■ **Task**
Word for word, restate the data that follows, omitting the images.

Recorded data: Begin

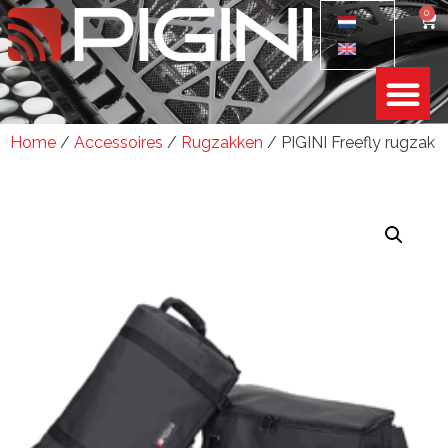
0
Home
/
Accessoires
/
Rugzakken
/ PIGINI Freefly rugzak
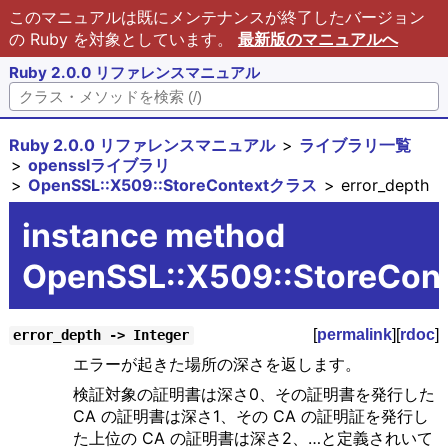
このマニュアルは既にメンテナンスが終了したバージョン
の Ruby を対象としています。
最新版のマニュアルへ
Ruby 2.0.0 リファレンスマニュアル
Ruby 2.0.0 リファレンスマニュアル
ライブラリ一覧
opensslライブラリ
OpenSSL::X509::StoreContextクラス
error_depth
instance method
OpenSSL::X509::StoreCont
[
permalink
][
rdoc
]
error_depth -> Integer
エラーが起きた場所の深さを返します。
検証対象の証明書は深さ0、その証明書を発行した
CA の証明書は深さ1、その CA の証明証を発行し
た上位の CA の証明書は深さ2、…と定義されいて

Recorded data: End

■ **Expected output**
0
Home
/
Accessoires
/
Rugzakken
/ PIGINI Freefly rugzak
このマニュアルは既にメンテナンスが終了したバージョン
の Ruby を対象としています。
最新版のマニュアルへ
Ruby 2.0.0 リファレンスマニュアル
Ruby 2.0.0 リファレンスマニュアル
ライブラリ一覧
opensslライブラリ
OpenSSL::X509::StoreContextクラス
error_depth
instance method
OpenSSL::X509::StoreCont
[
permalink
][
rdoc
]
error_depth -> Integer
エラーが起きた場所の深さを返します。
検証対象の証明書は深さ0、その証明書を発行した
CA の証明書は深さ1、その CA の証明証を発行し
た上位の CA の証明書は深さ2、…と定義されいて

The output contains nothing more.